L’économie lunaire en plein boom
Les chiffres donnent le tournis. Selon une étude, l’économie lunaire représentera 170 milliards de dollars d’ici 2040. Parmi les dizaines d’entreprises privées et de nations (USA, Chine, Japon, Inde…) qui développent des technologies pour alunir et exploiter la Lune, on retrouve donc Venturi Astrolab et ses rovers Flip et Flex. "La surface de la Lune est équivalente à la taille de l’Afrique. C’est comme si nous avions accès à un nouveau continent", image Jaret Matthews, son P.-D.G.

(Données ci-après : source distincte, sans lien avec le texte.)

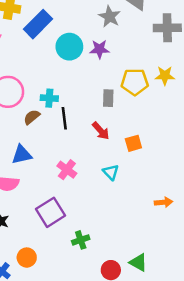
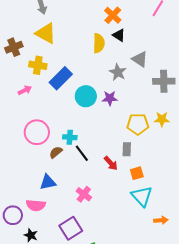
gray rectangle: (108, 98) -> (127, 149), moved
black line: (64, 118) -> (82, 153), turned -30
cyan triangle: (111, 172) -> (142, 196), moved, size x1.6

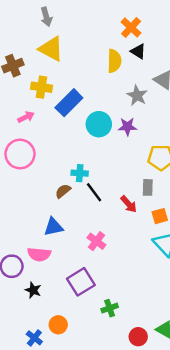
pink circle: (37, 132) -> (20, 154), moved

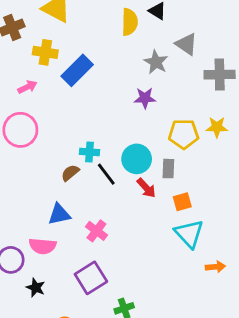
cyan circle: (99, 124) -> (137, 159), moved
pink cross: (96, 241) -> (96, 231), moved

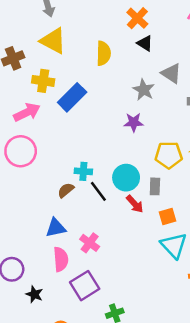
yellow semicircle: (130, 22) -> (103, 53), moved
pink arrow: (27, 87) -> (27, 112), size x1.5
pink semicircle: (43, 246) -> (61, 259), moved, turned -100

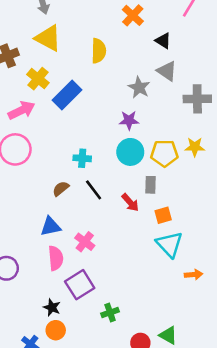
black triangle: (145, 43) -> (163, 41), moved
yellow cross: (43, 81) -> (38, 79), turned 30
cyan cross: (83, 171) -> (82, 158), moved
cyan circle: (126, 178) -> (130, 152), moved
black star: (34, 294) -> (52, 307), moved

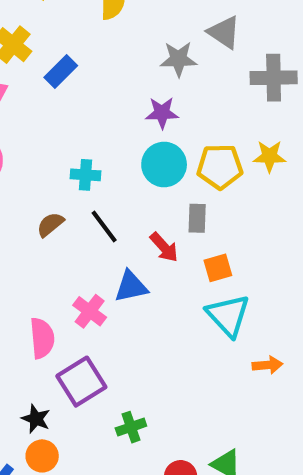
gray star: (139, 87) -> (179, 59), turned -30
blue rectangle: (67, 95) -> (61, 71), size x0.7
blue triangle: (51, 227) -> (131, 286), moved

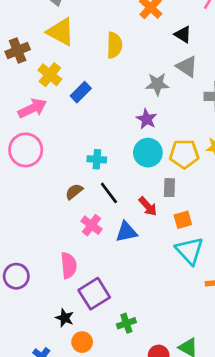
purple star: (162, 113) -> (147, 119), turned 30
pink cross: (90, 311) -> (91, 225), moved
orange circle: (42, 456) -> (82, 342), moved

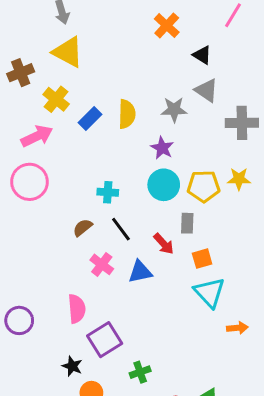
yellow semicircle: (114, 45) -> (127, 114), moved

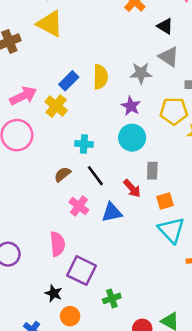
yellow cross: (56, 99) -> (56, 106), moved
yellow pentagon: (204, 186) -> (174, 111), moved
purple square: (105, 340) -> (81, 271), turned -32

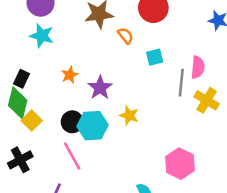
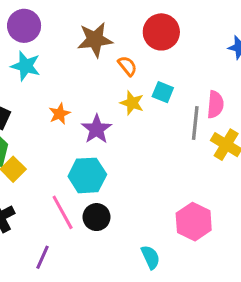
cyan square: (155, 57) -> (163, 92), turned 36
yellow star: (129, 115) -> (132, 103), moved
black circle: (72, 122) -> (97, 217), moved

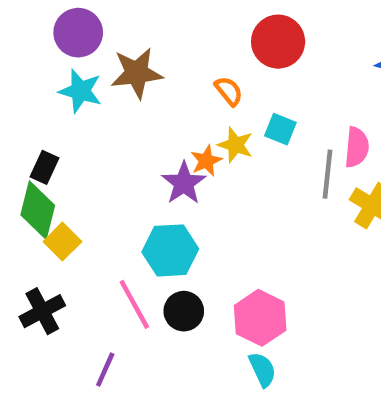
brown star: (95, 40) -> (137, 73), moved
orange star: (60, 114) -> (206, 161), moved
pink hexagon: (194, 222) -> (260, 318), moved

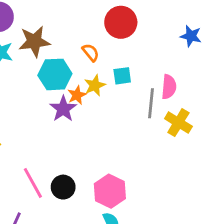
cyan square: (280, 129) -> (122, 76), turned -30
yellow star: (235, 145) -> (95, 85), turned 30
cyan hexagon: (170, 250) -> (55, 74), moved

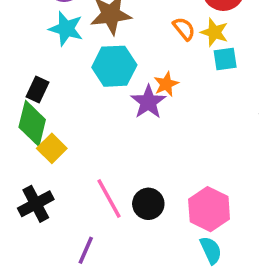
cyan hexagon: (55, 74) -> (114, 66), moved
yellow star: (95, 85) -> (214, 32), moved, turned -30

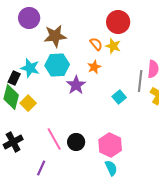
cyan star: (66, 29) -> (30, 68), moved
cyan square: (225, 59) -> (119, 97), moved, turned -32
orange star: (166, 84) -> (94, 67), moved
yellow square: (52, 148) -> (28, 103), moved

Avec sa capacité d’exploration et de transport de fret, Flex se montrera précieux pour soutenir les opérations humaines sur la Lune et faire évoluer et perdurer les futurs avant-postes humains vers d’autres horizons, dont Mars : réalisation d’expériences scientifiques et collecte de données, construction d’infrastructures énergétiques et de communication mais aussi extraction de ressources. "La mobilité lunaire est d’une importance capitale, à l’image de celle qui a eu lieu il y a 120 ans sur Terre et qui a permis une économie florissante. La lune est très riche en matériaux [titane, aluminium, eau sous forme de glace, oxygène, N.D.L.R.], dont un qui se trouve en quantité colossale et qui pourrait résoudre une fois pour toutes le problème d’énergie sur Terre: l’hélium-3", décrypte Antonio Delfino. Une ressource qui attire, de fait, les convoitises.